When it comes to screwing, I like to stick with what works. The problem is there are way too many ways to do it.

It’s just another sign I should have been born in the 19th century when life was simple and no one wore underpants and everybody screwed the same way. I’ve said it before. Too many choices do not make a person happier. Too many choices just make you feel like an idiot.

You start out with God’s own screw, the slot-head, and  it makes perfect sense. No need to get all fancy. Then you run into your first Phillips screw and everything you thought you knew about the world flies out the window, but you adjust. You even get to like it. Your screwdriver doesn’t slide around. You feel super competent. “What have we here?” you might say, calmly. “Why, it’s a Phillips-head screw. I shall fetch my Phillips screwdriver.” It’s like you’re in a special club.

But recently I needed a screw for something and I looked around the basement, which Dave has stocked with all sorts of metallic mystery items, and all I could find were screws that weren’t slotted or Phillips, but had little asterisks in them instead, and I couldn’t think of any reason that should be unless someone was deliberately trying to mess with me. Trick screws. There you are in the 19th century and you go to plink away at your parlor piano, and all of a sudden it won’t work without the special mittens you don’t have any of. Why? Why?

Righty tighty, lefty loosey. So far, at least, that’s still universal. Those of us with sieves for brain-pans need a mnemonic like this. I use it every single time. Say I’m trying to screw in a screw and it won’t bite: I wonder if I’m turning it correctly. Maybe it’s backwards when I’m upside down, which I arguably am, from the standpoint of people in the contrary hemisphere. And because I have no ability to manipulate objects spatially in my head (this is why I still don’t understand the phases of the moon), I have to actually act it out. I make a twiddly motion with my finger as though I am turning a screw and then stick my head under my hand and look up, and sure enough the screw is going left when I’m going right, so no wonder the sucker won’t budge. It’s just one of those things I’m not meant to understand, like how somewhere in the world it’s yesterday, or like how toilets at the equator are too confused to flush. Righty tighty, I repeat to myself with conviction, and the screw still won’t move, and then I start looking for nails and glue. Screw screws.

There have been screws since the Middle Ages. No one ever found any screwdrivers, but their existence was inferred from the presence of the screws. We still don’t know where all the screwdrivers are. But the screws were simple slots.

I complain to Dave about his asterisk screws. There is bitterness in my voice.

Calm down. It’s just a Torx screw. You need a different bit.

Where does this end?

There are hexagons and clutches and Robertson Square Sockets and Allens and fluted sockets and Frearsons and Pozidrivs and Bristol Splines and Tri-Wings and Thunderbolt Grease-Slappers and this, all of this, is clearly the work of hostile forces indifferent to my self-esteem or my desire to become a handy-citizen.

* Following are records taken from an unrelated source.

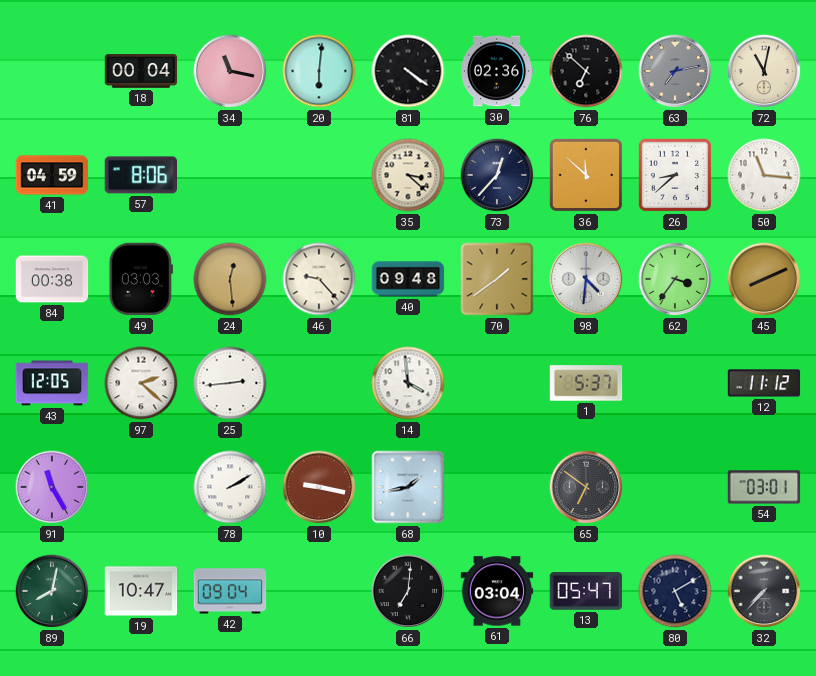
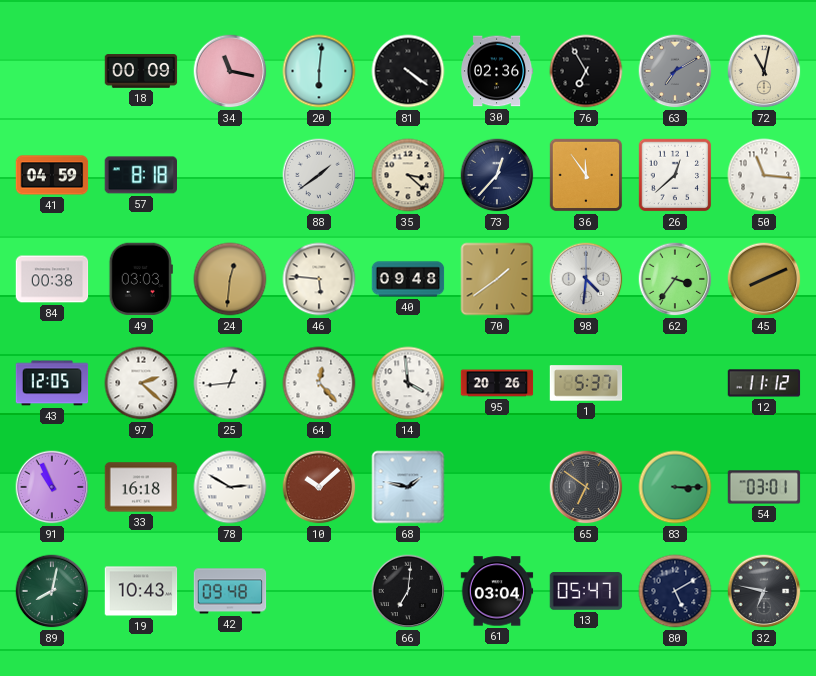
18: 00:04 -> 00:09
76: 6:52 -> 6:55
63: 7:13 -> 7:10
57: 8:06 -> 8:18
88: none -> 1:39
36: 11:52 -> 11:54
26: 8:38 -> 12:38
24: 12:29 -> 12:31
46: 9:23 -> 5:46
25: 2:44 -> 12:44
64: none -> 12:23
95: none -> 20:26
91: 11:25 -> 10:56
33: none -> 16:18
78: 2:10 -> 2:50
10: 9:17 -> 10:08
68: 1:43 -> 1:47
83: none -> 3:15
19: 10:47 -> 10:43
42: 09:04 -> 09:48
32: 7:37 -> 6:47
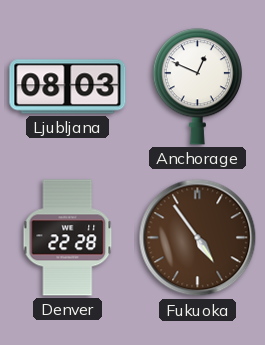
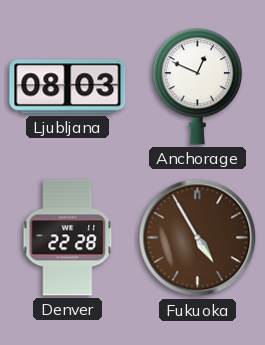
Fukuoka: 4:54 -> 4:55
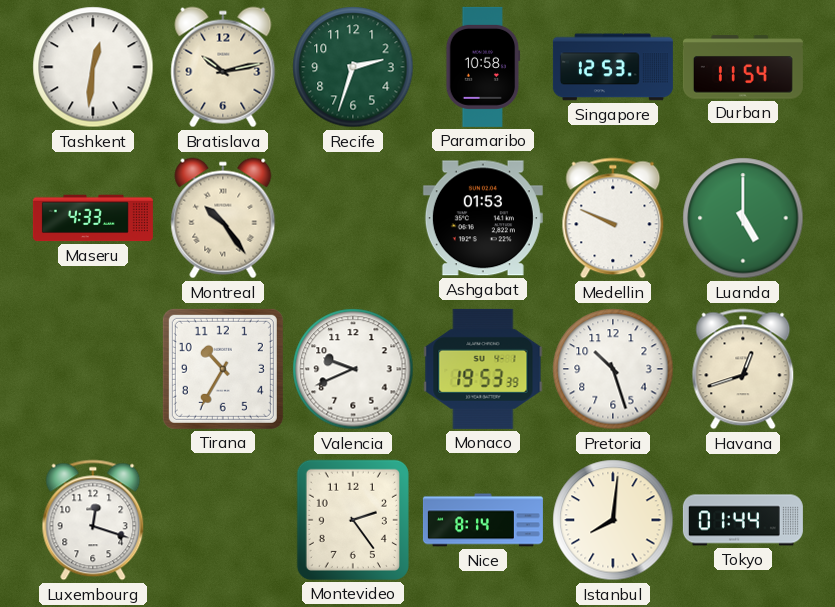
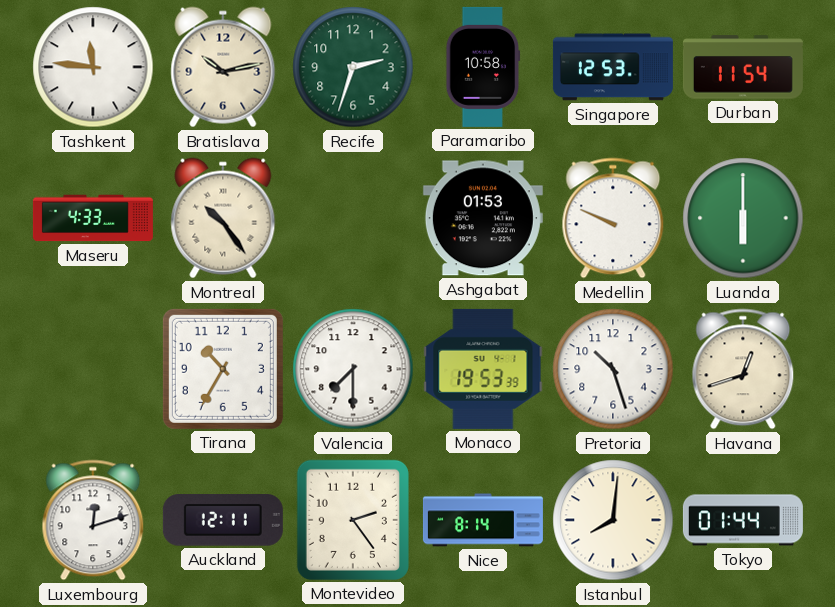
Tashkent: 12:31 -> 11:46
Luanda: 5:00 -> 6:00
Valencia: 9:41 -> 7:30
Luxembourg: 12:18 -> 12:12
Auckland: none -> 12:11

Calm down now. It’s not always about you. Each of these has a perfectly good reason for existing.

Like what?

Like this one can be engaged at more frequent angles by the driver bit, and that one allows more torque to be applied before the screw cams out.

I suspect I’m being deliberately brainswoggled but after a while I’m able to accept that it is implausible there is a world-wide conspiracy to target my insecurities, and eventually I’ve recovered sufficiently to attempt to fix the coffeemaker. If it can’t make coffee, it’s just another big piece of plastic that’s going to end up in an albatross some day. Fortunately, according to the Googles, it’s a simple fix. The water tube needs to be cleaned out. You access it from the bottom. There will be two screws to undo and then it’s all presto reamo.

The two screws are slotted-spanner tamper proof. We do not have a screwdriver to do a simple fix on a $20 coffeemaker. No one does. The manufacturers of coffee makers hate me, and also albatrosses.  Our screwdrivers are good for nothing.

Stabbing. They’re good for stabbing.